In Davis v. Sanderlin, 119 N.C. 84, 25 S.E. 815, this factual situation was considered: "The plaintiffs in a former action had procured a summons to be issued by Gillam, J. P., against all three of the partners, including the defendant Mebane, for the same cause of action, and they had recovered judgment against the other defendants only, the defendant Mebane not having been served with the summons. No part of that judgment had been paid when the last action was brought against the defendant Mebane." It was held that plaintiffs' remedy against Mebane was by new action, not by motion (summons) under the statute now codified as G.S. § 1-114. The following from the opinion of Montgomery, J., is pertinent.

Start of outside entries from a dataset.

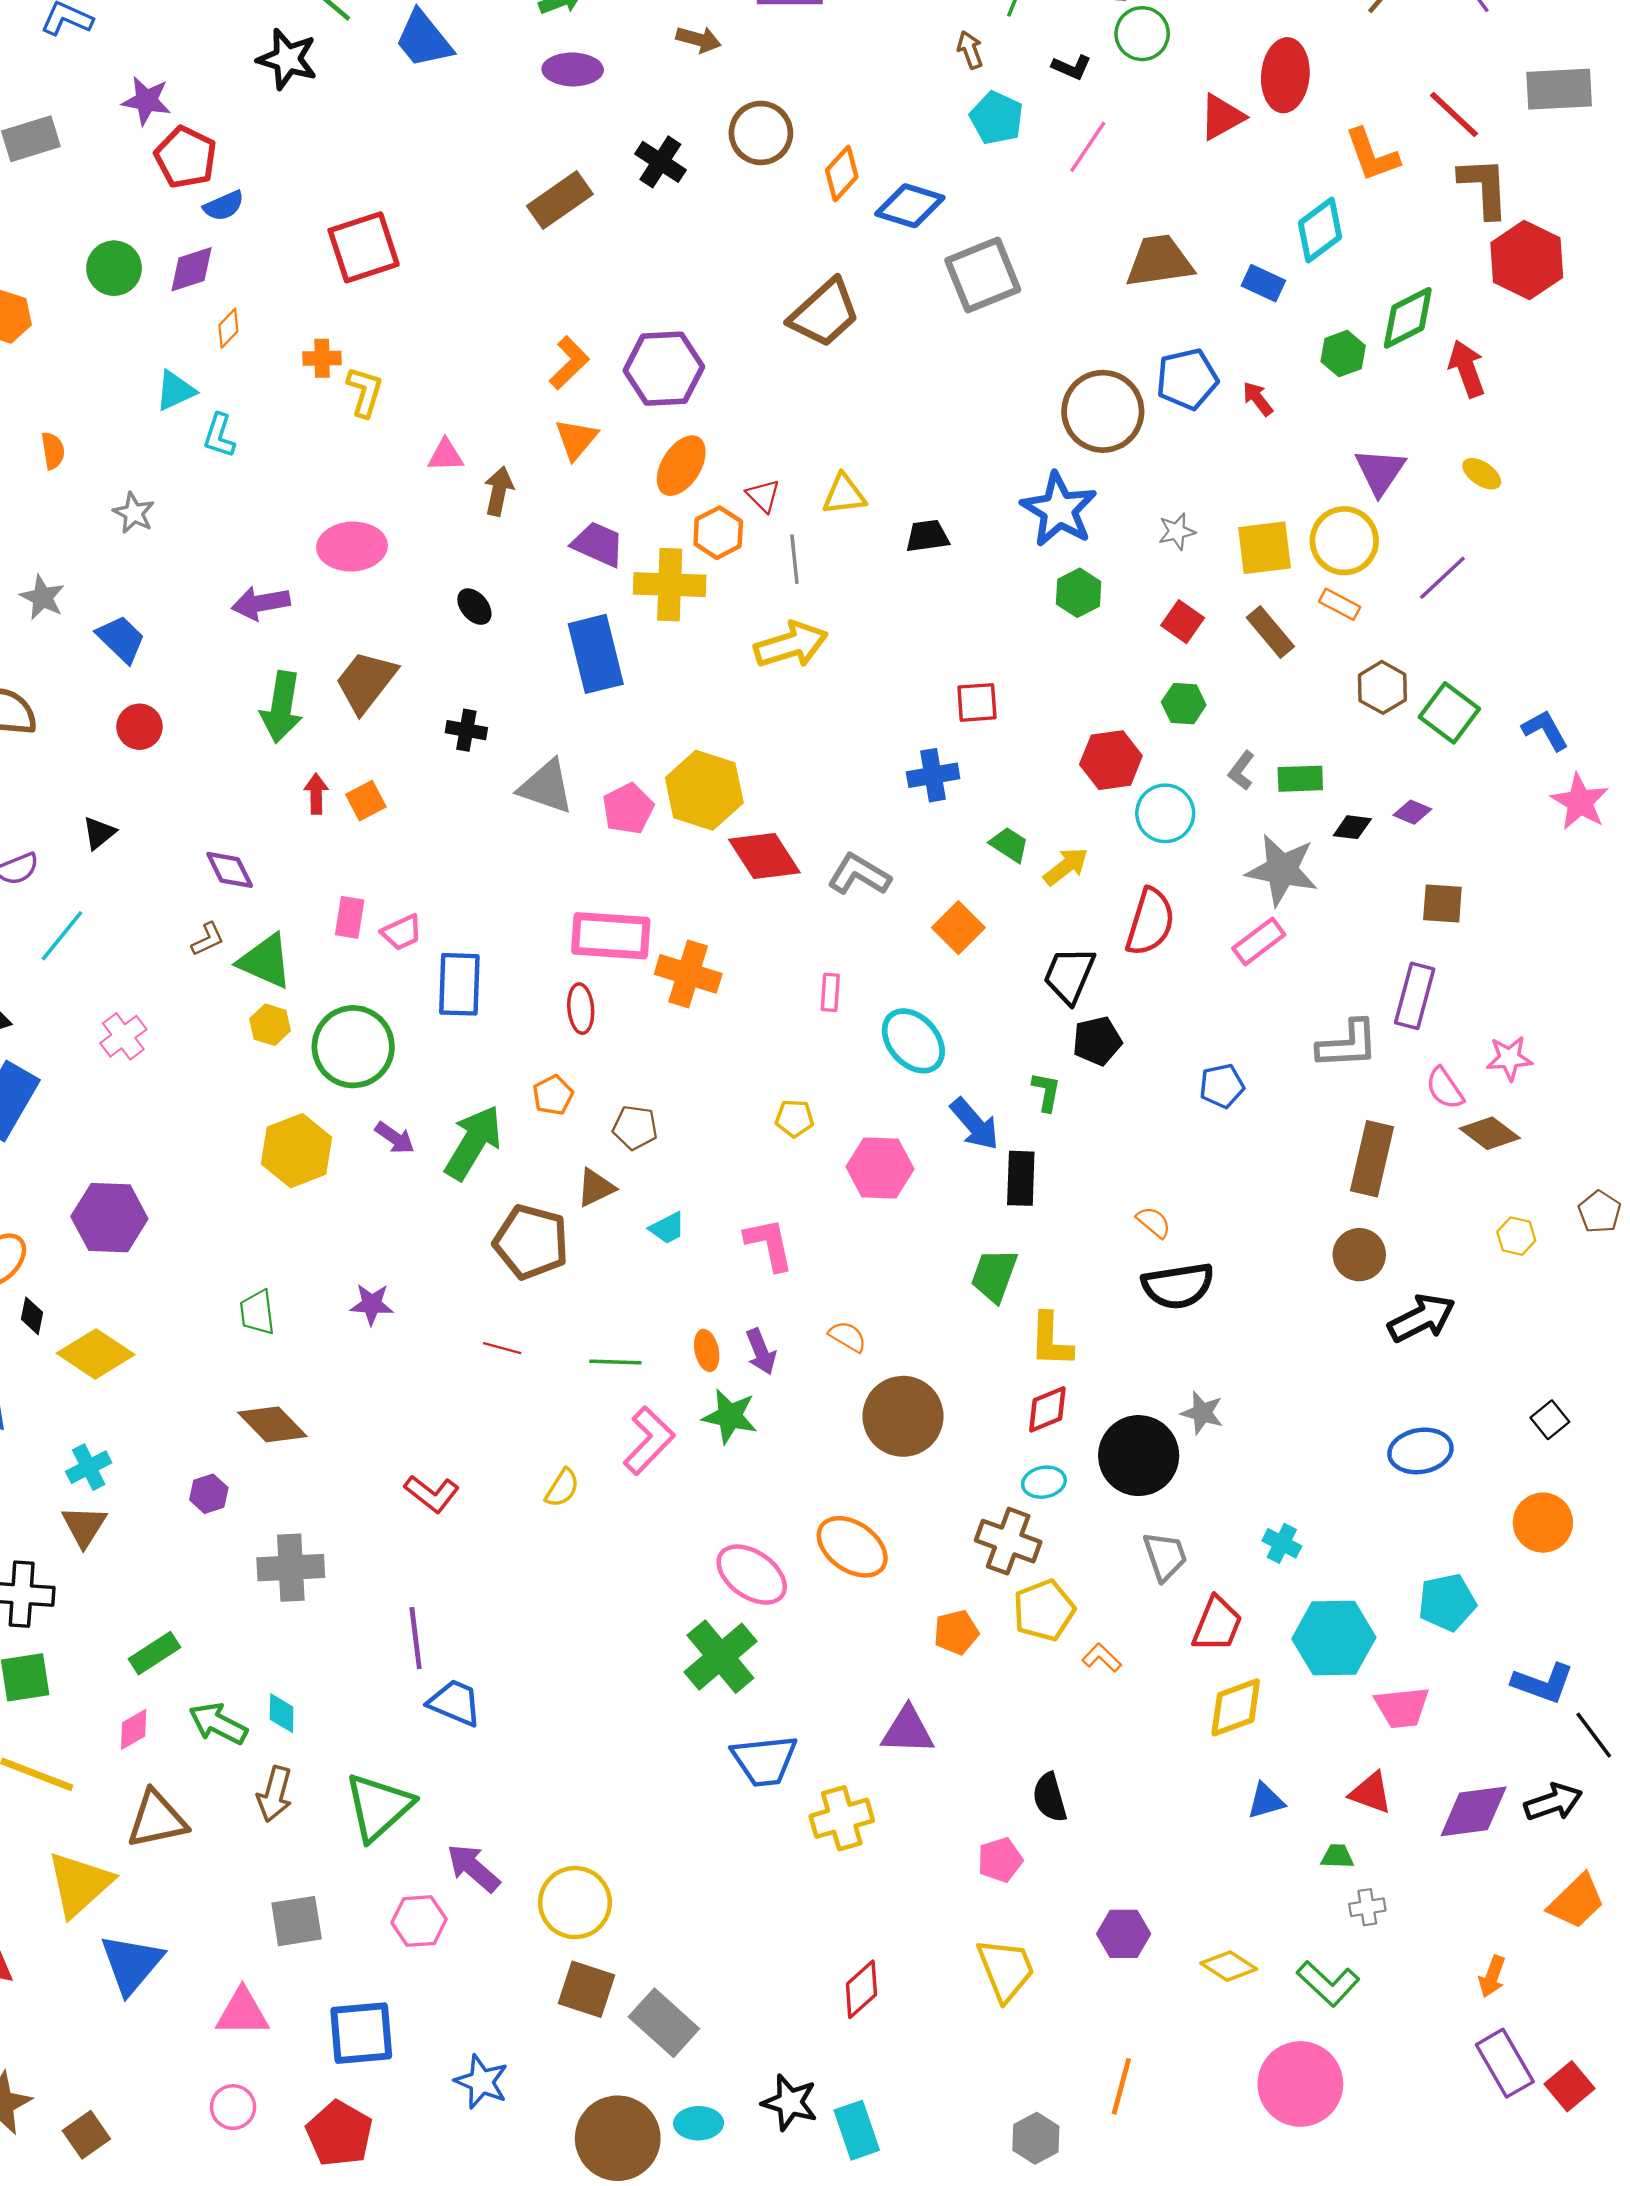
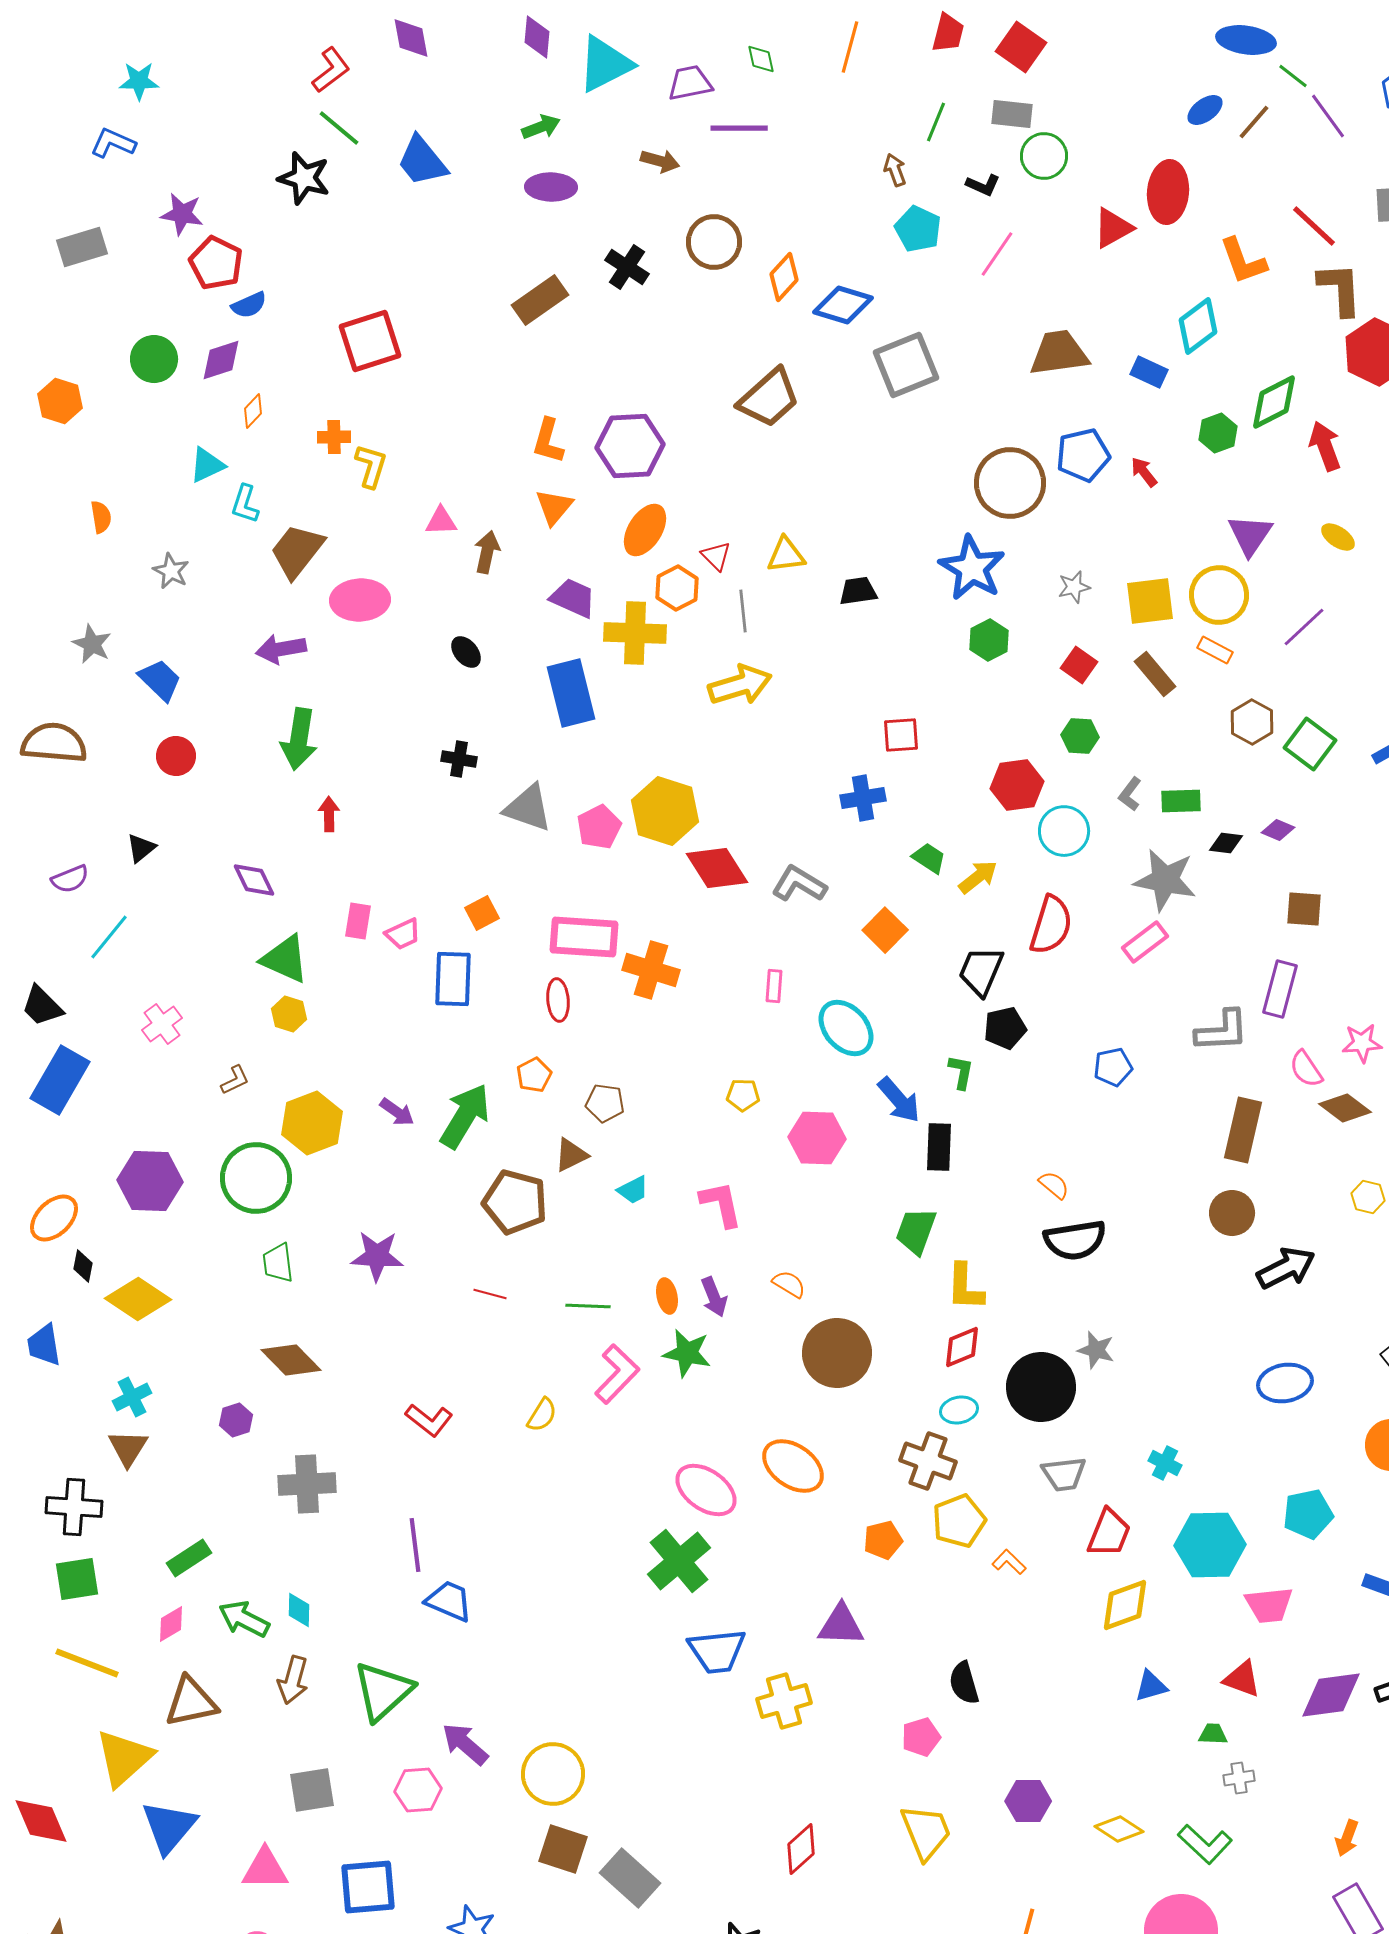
orange L-shape: (569, 363) -> (548, 441), turned 150
brown trapezoid: (366, 682) -> (297, 551), moved
orange square: (366, 801) -> (482, 913), moved
brown L-shape: (208, 939) -> (235, 1080), moved
green circle: (353, 1047) -> (256, 1178), moved
purple star: (372, 1304) -> (377, 1256), size x1.4
gray trapezoid: (1165, 1556) -> (1064, 1474), turned 102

"The procedure by motion is only to be had in cases where the contract is joint only, and not in cases where the contract is joint and several, as in the case at bar. The contract in the case before us is several (section 187, Code), and it does not merge in the judgment, as it would have done if the contract had been joint only. Section 223 of The Code refers to contracts joint only." (Our italics.)

In accordance with the decisions cited it is our opinion, and we so decide, that G.S. § 1-113(1) applies to obligations that are "joint only," not to obligations that are "joint and several." This appears equally true with reference to G.S. § 1-114 and G.S. § 1-115. Hence, the judgment below cannot be upheld as authorized by G.S. § 1-113(1). The obligation (note) sued on herein is alleged to be and its provisions declare it to be the joint and several obligation of the obligors. Indeed, the default judgment now under consideration provided that plaintiff recover of the defendants, "jointly and severally," etc.

Plaintiff cites Navassa Guano Co. of Wilmington v. Willard, 73 N.C. 521; Hanstein v. Johnson, 112 N.C. 253, 17 S.E. 155, and Hancock v. Southgate, 186 N.C. 278, 119 S.E. 364.

*362 In Guano Co. v. Willard, supra, the facts were as follows: In a prior action, Willard, although named in the summons, was not served. The complaint demanded judgment against R. F. Morris and the firm of R. F. Morris & Son. It was not alleged that Willard was a partner. Nor did the plaintiff demand judgment against property in which Willard had an interest. In the action then before the court, the plaintiff alleged Willard was a silent partner. This Court, after considering the statutory provision now codified as G.S. § 1-113(4), held the action against Willard a new action and as such barred by the statute of limitations.

In Hanstein v. Johnson, supra, the decision is to the effect that, while a creditor and also each partner has a right to demand that partnership (joint) property be applied to the satisfaction of partnership debts, each partner is severally bound to the creditor for the full amount of his claim.

In Hancock v. Southgate, supra, while the statute now codified as G.S. § 1-113(1) is quoted, it is not discussed or applied. There, plaintiff sued four individuals as partners trading as Southgate Packing Company to recover for merchandise allegedly sold to said partnership on order of G. D. Potter, allegedly a partner and general manager. The only answer was filed by defendant T. S. Southgate. He denied there was a partnership and asserted that "Southgate Packing Company is an unincorporated entirety (sic), owned exclusively by T. S. Southgate." The jury found the defendants were partners as alleged and that the partnership was indebted to plaintiffs. As stated by Clarkson, J: "The only question involved in this appeal is the liability of T. S. Southgate."

We find nothing in the decisions cited by plaintiff in conflict with the rule established in Rufty v. Claywell, Powell & Co., supra, and Davis v. Sanderlin, supra, namely, that G.S. § 1-113(1) applies to joint obligations only and does not apply to joint and several obligations.

For the reasons stated, the court (clerk) was not authorized by G.S. § 1-113(1) to enter judgment against defendant Eloise G. Leonard. Having failed to acquire jurisdiction by service of process or otherwise, the judgment as to her is void and should be vacated. Hence, as to her, the judgment of the court below is reversed.

As to defendant H. L. Leonard, affirmed.

As to defendant Eloise G. Leonard, reversed.